Small businesses, on the other hand, typically do the bookkeeping and then outsource accounting or do their own taxes. Their AP and AR tasks are handled by the same person, not an entire department. The accounts payable process is quite straightforward and has four steps:

  • Receive and review the bills: Make sure the bill and purchase order includes the vendor's name and legal information, timelines for delivery, due date, unit prices and other relevant details.

  • Process the receiving report: This document lists the goods received along with a detailed description that should match the information on the purchase order.

  • Update your records: Create an expense entry and list the payment owed to the vendor to update your ledger accounts.

  • Pay the bill: Once the payment is made, the amount will be deducted from the AP account and recorded as an expense or asset in another account.

Consider centralizing your accounts payable department to have everything in one place. If possible, set up supplier portals so that vendors can electronically track the status of their orders and payments received. Use an accounting program to keep your bills and invoices organized, reduce manual work and prevent human error. Also, it's essential to maintain detailed contract records to avoid fraud and have a clear picture of the vendors with which you're doing business.

Be Aware of Accounts Payable Fraud

Accounts payable fraud is extremely common and may include billing schemes, check tampering, asset misappropriation and more. Employees may hide fraudulent transactions among legitimate transactions, create false invoices for goods that were not delivered or set up fake vendor accounts and issue invoices. For this reason, it's crucial to have an effective AP system in place and check every detail on your bills, invoices and receiving reports.

If you work with dozens of vendors, double check their identity to ensure their business information is legitimate. Look out for invoices that are missing key details, large payments to one vendor, rounded dollar amounts, duplicate payments to the same supplier, vendors with similar names, invoices in sequence and checks issued for round amounts. These are all red flags that something isn't right.

AP fraud schemes often take longer than two years to be detected, so you may end up losing hundreds of thousands of dollars before realizing what's going on. Incorporate strong internal controls to optimize the accounts payable process, mitigate risks and ensure financial compliance. Closely examine any documents that could be relevant, including payment registers, journal entries, vendor contractors, invoices and other evidence.

Optimize Your Accounts Payable System

Any business big or small needs to keep track of all the payments that are due. Failure to pay on time can result in interest charges and penalties. Plus, it may affect a company's relationships with vendors and harm its reputation. Having a good accountable payable system in place will ensure timely payments and accurate record keeping.

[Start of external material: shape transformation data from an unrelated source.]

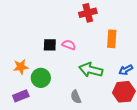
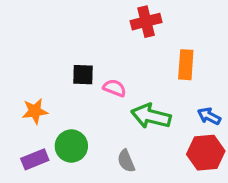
pink semicircle: (69, 45) -> (114, 88), moved
blue arrow: (126, 70) -> (209, 116), turned 56
green circle: (41, 78) -> (71, 146), moved

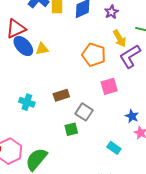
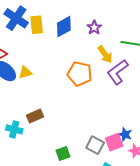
pink square: (109, 86) -> (114, 142), moved
brown rectangle: (61, 95) -> (35, 116), moved
gray square: (84, 112) -> (95, 145), moved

First of all, try to reduce or eliminate manual processes. Leverage automation to streamline your accounting and track invoices accurately. Consider using FreshBooks, Zoho Books, NetSuite ERP, QuickBooks Enterprise or Xero. These software programs automate invoice and payment processes while decreasing the risk of human error.

Sage Business Cloud Accounting, for example, is designed for startups and small businesses, featuring a user-friendly interface where users can see recurring invoices, purchases, bank statements, reports and more. A major advantage is that you can add multiple users, such as your accountant or employees, which helps streamline collaboration and increase work efficiency.

Ideally, choose an accounting system that offers cloud storage. This way, you will have 24/7 access to your accounting information and will centralize your accounts payable and accounts receivable systems. Consider paying your bills in batches rather than individually; set a few hours aside each week for this task. If you prefer to hire an accountant, make sure you have clear procedures in place for him to follow.